Mr. Biswas was worried about Shama. Sitting plumply next to Miss Logie on the front seat, her elaborate georgette veil over her hair, Shama was showing herself self-possessed and even garrulous. She was throwing off opinions about the new constitution, federation, immigration, India, the future of Hinduism, the education of women. Mr. Biswas listened to the flow with surprise and acute anxiety. He had never imagined that Shama was so well-informed and had such violent prejudices; and he suffered whenever she made a grammatical mistake.

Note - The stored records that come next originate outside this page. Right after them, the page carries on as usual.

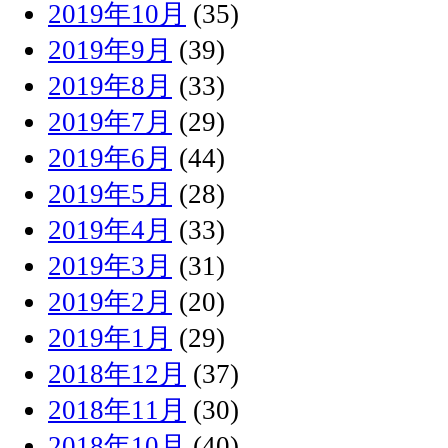
2019年10月
(35)
2019年9月
(39)
2019年8月
(33)
2019年7月
(29)
2019年6月
(44)
2019年5月
(28)
2019年4月
(33)
2019年3月
(31)
2019年2月
(20)
2019年1月
(29)
2018年12月
(37)
2018年11月
(30)
2018年10月
(40)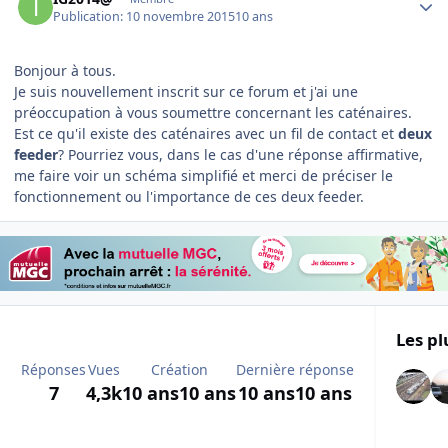
Publication:
10 novembre 2015
10 ans
Bonjour à tous.
Je suis nouvellement inscrit sur ce forum et j'ai une
préoccupation à vous soumettre concernant les caténaires.
Est ce qu'il existe des caténaires avec un fil de contact et
deux
feeder
? Pourriez vous, dans le cas d'une réponse affirmative,
me faire voir un schéma simplifié et merci de préciser le
fonctionnement ou l'importance de ces deux feeder.
Les pl
Réponses
Vues
Création
Dernière réponse
7
4,3k
10 ans
10 ans
10 ans
10 ans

They stopped at Balandra, and walked to the dangerous part of the bay where the waves were five feet high and a sign warned against bathing. Never had water seemed so blue; never had sand shone so golden; never had bay curved so beautifully, waves broken so neatly. It was a perfect world, the curve of the coconut trees repeated in the curve of the bay, the curl of the waves, the arc of the horizon. Already they could taste the salt on their lips. The fresh wind blew; the trousers of Mr. Biswas and the chauffeur sausaged out; the women and girls held down their skirts.
They bathed where it was safe.
(And later Anand pointed out to Mr. Biswas that in spite of what she had said Miss Logie had brought her bathing suit.)
They opened the hampers and ate on the dry sand in the dangerous shade of coconut trees (“Over a million coconuts will fall on the East Coast today,” had been the hollow bright opening of a feature he had written for the Sentinel on the copra industry).
Then they drove to Sans Souci, through narrow, ill-tended roads darkened by bush on both sides. Small villages surprised them here and there, lost and lonely. And now the sea was always with them. Unseen, it thundered continuously. The wind never ceased to rage through the trees; above the swaying bush, the dancing plumes of green, the sky was high and open. From time to time they had glimpses of the sea: so near, so unending, so alive, so impersonal. What would happen if, by some accident, they should drive off the road into it?